→ **Material shown**:
▬▬▬▬▬▬▬▬▬▬
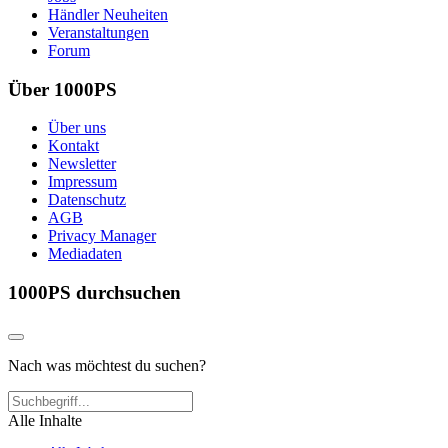
Händler Neuheiten
Veranstaltungen
Forum
Über 1000PS
Über uns
Kontakt
Newsletter
Impressum
Datenschutz
AGB
Privacy Manager
Mediadaten
1000PS durchsuchen
Nach was möchtest du suchen?
Alle Inhalte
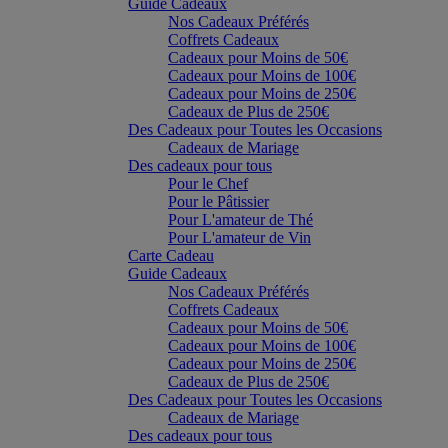
Guide Cadeaux
Nos Cadeaux Préférés
Coffrets Cadeaux
Cadeaux pour Moins de 50€
Cadeaux pour Moins de 100€
Cadeaux pour Moins de 250€
Cadeaux de Plus de 250€
Des Cadeaux pour Toutes les Occasions
Cadeaux de Mariage
Des cadeaux pour tous
Pour le Chef
Pour le Pâtissier
Pour L'amateur de Thé
Pour L'amateur de Vin
Carte Cadeau
Guide Cadeaux
Nos Cadeaux Préférés
Coffrets Cadeaux
Cadeaux pour Moins de 50€
Cadeaux pour Moins de 100€
Cadeaux pour Moins de 250€
Cadeaux de Plus de 250€
Des Cadeaux pour Toutes les Occasions
Cadeaux de Mariage
Des cadeaux pour tous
▬▬▬▬▬▬▬▬▬▬
Retype the data word for word, please, and keep the images out.

Händler Neuheiten
Veranstaltungen
Forum
Über 1000PS
Über uns
Kontakt
Newsletter
Impressum
Datenschutz
AGB
Privacy Manager
Mediadaten
1000PS durchsuchen
Nach was möchtest du suchen?
Alle Inhalte
Guide Cadeaux
Nos Cadeaux Préférés
Coffrets Cadeaux
Cadeaux pour Moins de 50€
Cadeaux pour Moins de 100€
Cadeaux pour Moins de 250€
Cadeaux de Plus de 250€
Des Cadeaux pour Toutes les Occasions
Cadeaux de Mariage
Des cadeaux pour tous
Pour le Chef
Pour le Pâtissier
Pour L'amateur de Thé
Pour L'amateur de Vin
Carte Cadeau
Guide Cadeaux
Nos Cadeaux Préférés
Coffrets Cadeaux
Cadeaux pour Moins de 50€
Cadeaux pour Moins de 100€
Cadeaux pour Moins de 250€
Cadeaux de Plus de 250€
Des Cadeaux pour Toutes les Occasions
Cadeaux de Mariage
Des cadeaux pour tous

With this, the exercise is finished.